News 05th Nov 2021

A dangerous week for our democracy

For those of us who take a view that integrity and high standards are important among the people who run our country, this week has been a real roller coaster.

What started as potentially good news with the release of the ‘Standards Matter 2’ report and its roadmap to improve integrity almost ended up with just the reverse - a complete standards vacuum.

How did we get here?

Led by a former head of MI5, the Committee on Standards in Public Life (CSPL) and its year-long review delivered a highly credible plan to improve integrity and standards among the office holders at the heart of government in the form of 34 detailed recommendations for reform.

In particular, the committee was concerned that oversight of ministerial behaviour lagged behind arrangements for MPs, that rules on business appointments for former ministers were weak, that public appointments needed protecting from political interference and that lobbying of government remains far too opaque. The committee took the view that, in many cases, new laws were now needed to strengthen the system.

The government responded with a now increasingly familiar form of words: the recommendations would be responded to ‘in due course’. Given the breadth of the CSPL’s charge sheet, the lack of urgency was troubling.

That was Monday. By Wednesday, the mood had transformed. MPs on the government benches were suddenly demanding an urgent ‘overhaul of standards arrangements’ after all. Yet their motivation had nothing to do with the CSPL’s concerns, rather the arrangements for overseeing MPs’ behaviour. Even more surprising, the matter was brought to the house by the government itself, on the same day that MPs were due to vote on whether to suspend former Conservative minister Owen Paterson for repeated and ‘egregious’ breaches of lobbying rules. The sanction was brought by the Standards Commissioner, a cross-party group of MPs and lay members of the Commons Standards and Privileges Committee.

MPs have long drawn the line at elected representatives advocating in return for cash. But to do so requires them to have the stomach to punish rule-breakers among their own. Instead, Wednesday saw the Prime Minister mobilise a bungled defence of an MP found guilty of egregious wrongdoing – using the cover of a suddenly urgent need to scrap and reform the process by which he was found guilty.

The sequencing and optics of all of this couldn’t have been worse: independent, evidence-based reforms to ensure ministerial behaviour is better policed get placed in the ‘in due course’ tray. Government initiated reforms to retrospectively shield a former minister from sanction are treated as ‘urgent’.

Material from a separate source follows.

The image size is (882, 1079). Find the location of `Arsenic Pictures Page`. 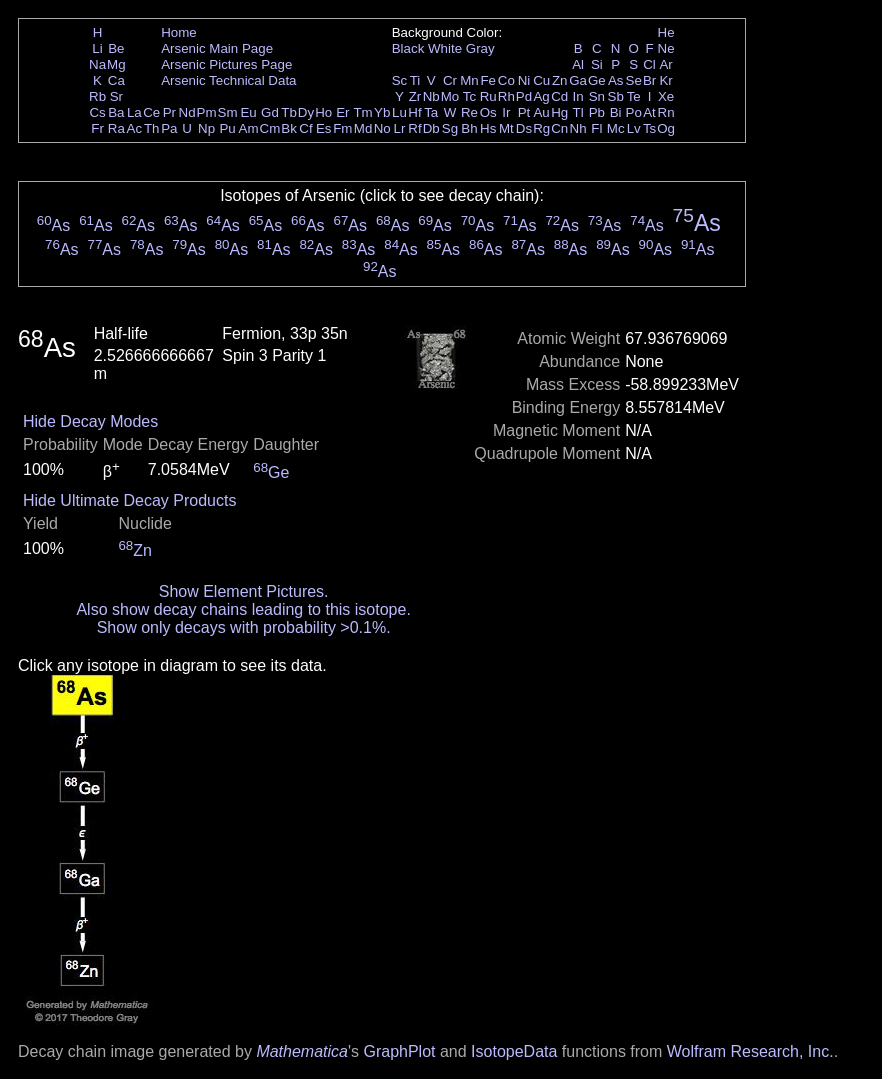

Arsenic Pictures Page is located at coordinates (226, 64).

By Thursday we’d had what some commentators have described as a ‘full-fat U-turn’ in the wake of a significant backlash and the refusal of opposition parties to cooperate with the government’s process for ‘reform’.

Many have compared the events of recent days to the ‘Cash for Questions’ sleaze scandal of the 1990s. Yet there is a profoundly important difference between the 90s and today.

A quarter of a century ago, then Prime Minister John Major and his party leadership were explicit in denouncing the poor behaviour of a small number of MPs and responded by setting out to strengthen the oversight of standards. This week, the current Prime Minister did the opposite by whipping a vote to prevent an MP found to have broken the rules from being sanctioned for his conduct.

The attempt to overturn due process by a force of strength in the division lobby has set a grim new precedent. Research commissioned for the CSPL’s review had already found the public think “politicians often rely and fall back on their social standing to get themselves out of trouble in a way that ordinary members of the public cannot”. The government’s approach this week will only fuel that perception.

We end the week with our democracy not quite diminished, but certainly endangered by the gravity of these events. So where do we go from here?

The Commissioner, along with the Committee on Standards and Privileges must be allowed to continue to discharge their duties in the normal way without interference or ‘invitations’ for the Commissioner to resign. Specifically, the pipeline of investigations into alleged misconduct by other MPs must continue unabated.

We at Transparency International UK would welcome a constructive and dispassionate review of the standards regime for MPs at an appropriate time, or ‘in due course’ to borrow a phrase. Amidst the furore across the political spectrum this week, valid concerns worthy of further consideration have been raised. Yet the initiation of any such review should never lead to the immediate suspension of existing arrangements, and potentially a standards vacuum, as so nearly happened.

It is worth going back to where the week began: the Committee on Standards in Public Life calling for reform in four areas of concern for standards and integrity. The arrangements for oversight of MPs were not on that list as other areas clearly require more urgent attention.

The committee’s now aptly timed report provides a blueprint on how to nip all of this in the bud. Many of their recommendations could be implemented at speed. Ultimately, nothing short of accepting all 34 recommendations in full and immediately will help assuage the damage caused this week.